Riz Ahmed is having quite the resurgence in his career lately. After a star-making role in the HBO mini-series The Night Of, he has been doing some great work, as evidenced in Sound of Metal last year from Amazon Prime. He has garnered an Academy Award nomination for his role of Ruben Stone, a heavy metal drummer who is starting to become deaf from being too close to all the loud music. His role in Mogul Mowgli is warily similar to that one that got him so much acclaim.
Zed (Rid Ahmed) is a British-Pakistani rapper. He’s about to embark on a world tour. This is the big break in his career he’s been waiting for. Before the tour, he decides to go back home to visit his family, who he’s not seen in over two years. While there, he falls ill and it could be a life-threatening disease. This could mean the end of the tour and his career as a rapper.
Zed’s family and girlfriend, Nina (Aiysha Hart), both have reservations about what he should do moving forward. Should he get treatment or and or pass his slot on the tour to another rapper? These are tough decisions for anybody in this situation. Everybody has ideas on what’s good for Zed. His family has reservations on whether or not this was the right career path for him and his girlfriend is thinking of the dollar signs. These are tough moments for anybody in the situation Zed is in.

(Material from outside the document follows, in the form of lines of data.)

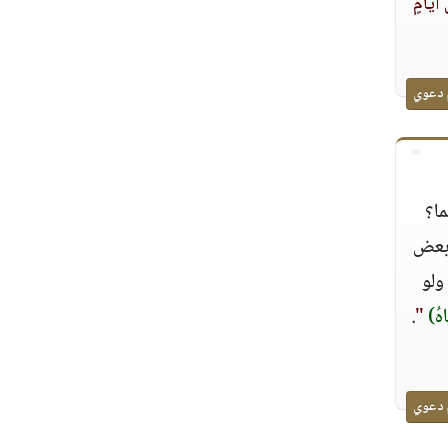
 أيامٍ
 دعوي
ما؟
 بعض
ولو
اهُ)
"
.
 دعوي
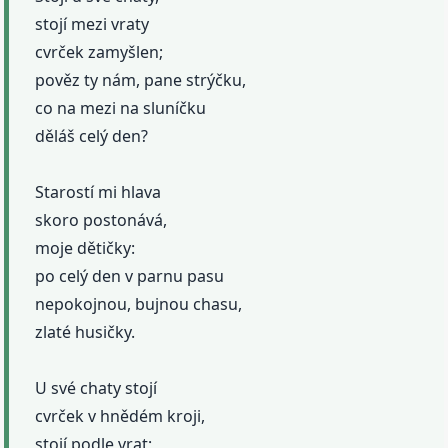
stojí mezi vraty
cvrček zamyšlen;
pověz ty nám, pane strýčku,
co na mezi na sluníčku
děláš celý den?
Starostí mi hlava
skoro postonává,
moje dětičky:
po celý den v parnu pasu
nepokojnou, bujnou chasu,
zlaté husičky.
U své chaty stojí
cvrček v hnědém kroji,
stojí podle vrat;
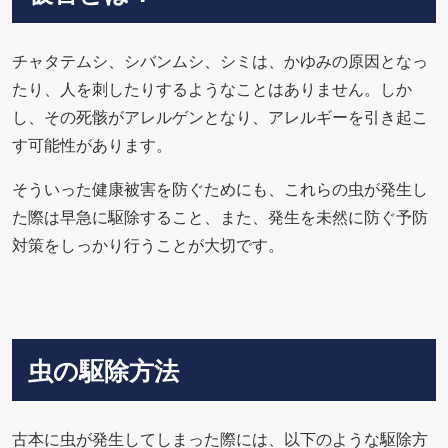
チャタテムシ、シバンムシ、シミは、かゆみの原因となっ
たり、人を刺したりするようなことはありません。しか
し、その死骸がアレルゲンとなり、アレルギーを引き起こ
す可能性があります。
そういった健康被害を防ぐためにも、これらの虫が発生し
た際は早急に駆除すること、また、発生を未然に防ぐ予防
対策をしっかり行うことが大切です。
虫の駆除方法
古本に虫が発生してしまった際には、以下のような駆除方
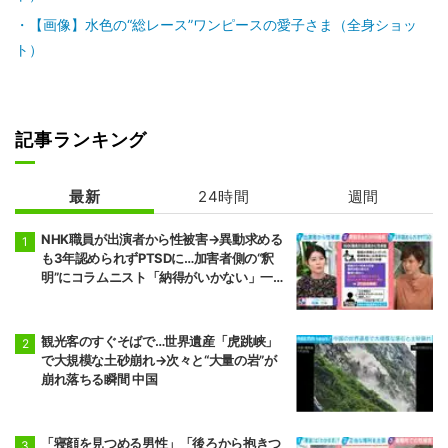
【画像】水色の“総レース”ワンピースの愛子さま（全身ショッ
ト）
記事ランキング
最新
24時間
週間
NHK職員が出演者から性被害→異動求める
も3年認められずPTSDに…加害者側の“釈
明”にコラムニスト「納得がいかない」一方
で組織体制の問題点も指摘
観光客のすぐそばで…世界遺産「虎跳峡」
で大規模な土砂崩れ→次々と“大量の岩”が
崩れ落ちる瞬間 中国
「寝顔を見つめる男性」「後ろから抱きつ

Filmmaker Bassam Tariq made this film from a screenplay from Ahmed and himself. They knew this world of the British-Pakistani family dynamic very well. The overbearing father figure is one we’ve seen in plenty of movies before such as Blinded by the Light. These are familiar tropes that are interwoven perfectly throughout this hard-hitting drama.
Giving the lead character in a film a disease is a way to bring out the dramatic moments of the main character. Adding in dream sequences makes the overall story that much harder to handle for him, and therefore making the film a difficult one to watch. As the viewer, you feel bad for what this character, Zed, is going through. People can relate to this type of thing. Everybody has family who is or has been sick and it’s not always easy to deal with a sick relative or family member. These aspects of the film work very effectively.
I’m not the biggest fan of rap music, but the rapping was understandable and played into who the main character was. Using this as the way to get into the mind of Zed was a perfect avenue to go down. The acting was flawless from everybody involved and may garner Ahmed another Academy Award nomination next year. The parts of the film about where he is from and what he is all about as a British-Pakistani Man work as well. They help the viewer to get invested in him as a character and eventually care about him. This film is an exceptional character study on the level of The Father and Sound of Metal.